No. Teams of officials representing the government and the Protection of Personal Information Act (POPIA) are not about to clap your business in irons or weigh you down with hefty fines. Not yet. There is time for your organisation to patch the holes, make the right strategic moves, and embed POPIA compliance throughout. There is time to make sure that your POPIA compliance strategy is managed carefully, and with the right partners, so you’re ready for the ultimate July deadline, and for the benefits that POPIA brings.
“Yes, there are benefits to undertaking the rigorous POPIA requirements and becoming 100% compliant,” says Stephen Osler, co-founder and business development director at Nclose. “If you undertake an assessment of your business in the process of aligning with POPIA, it’s an opportunity to discover vulnerabilities, to uncover unexpected risk factors, and to plug any unplanned gaps.

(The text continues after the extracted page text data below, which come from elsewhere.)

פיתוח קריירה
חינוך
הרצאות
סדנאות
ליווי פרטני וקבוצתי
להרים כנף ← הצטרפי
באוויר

POPIA may be a legal mandate and it may require that the business jump through several hoops, but these are invaluable for the organisation, especially if you’re running a global business.”

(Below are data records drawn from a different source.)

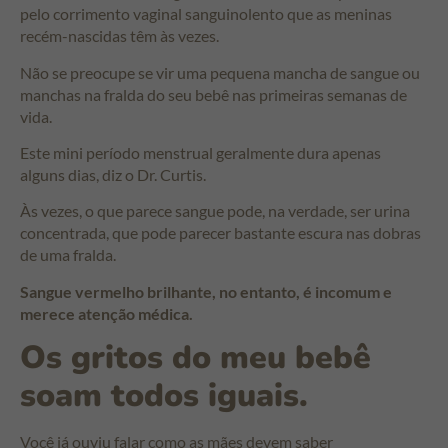
pelo corrimento vaginal sanguinolento que as meninas
recém-nascidas têm às vezes.
Não se preocupe se vir uma pequena mancha de sangue ou
manchas na fralda do seu bebê nas primeiras semanas de
vida.
Este mini período menstrual geralmente dura apenas
alguns dias, diz o Dr. Curtis.
Às vezes, o que parece sangue pode, na verdade, ser urina
concentrada, que pode parecer bastante escura nas dobras
de uma fralda.
Sangue vermelho brilhante, no entanto, é incomum e
merece atenção médica.
Os gritos do meu bebê
soam todos iguais.
Você já ouviu falar como as mães devem saber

POPIA shares numerous traits with the GDPR, which is considered the de facto standard in privacy regulation at the moment. This means that if your business is compliant with POPIA, it will very likely only need to make a few additional adjustments to be compliant on a global scale. That said, many companies are leaping at POPIA solutions without following due diligence and run the risk of spending more on compliance than is absolutely necessary.
“There are plenty of solutions that are riding the POPIA bandwagon and that don’t fully meet the mandates within the legislation,” says Osler. “They’re taking advantage of companies that haven’t yet completed their POPIA compliance process, or who haven’t started yet, but don’t be fooled. There’s no product or solution that’s going to be the proverbial silver bullet that solves all your POPIA problems. Compliance is about good governance, about putting acceptable controls in place and ensuring that you understand exactly how you manage your customer data. No one product can do all that.”

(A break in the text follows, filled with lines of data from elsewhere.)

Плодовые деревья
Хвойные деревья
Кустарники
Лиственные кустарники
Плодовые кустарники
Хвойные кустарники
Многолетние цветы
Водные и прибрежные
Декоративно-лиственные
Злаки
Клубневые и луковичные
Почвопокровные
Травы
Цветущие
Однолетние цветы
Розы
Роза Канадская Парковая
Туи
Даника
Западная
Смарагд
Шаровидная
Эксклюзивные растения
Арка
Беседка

Osler points out that there are numerous products on the market that are failing to deliver on their promised POPIA mandate. Data leaks, unexpected vulnerabilities, missed gaps in business process or security – these are often missed and they are the cause of a large fine, reputational loss or a breach, and they come with poorly managed and implemented solutions that promised a bandage when they were, in reality, a band-aid.
“Companies need to be cautious when choosing a partner to help them achieve POPIA requirements,” says Osler. “The partner has to provide a truly robust and relevant solution that meets very specific standards and integrates properly. The business has to take ownership of POPIA processes and systems and ensure that it actively engages in compliance. Technology is just the enabler, it’s the business that brings compliance to life.”
Managing customer data isn’t brain surgery. It’s common-sense security and data management that’s smart and agile and embedded into corporate culture. Companies can achieve their POPIA compliance goals by the deadline, and they can do so without unnecessary expenditure or complexity. They just need a clear strategy and perhaps a trusted partner that will facilitate the process, embed the right controls, and deliver the right results.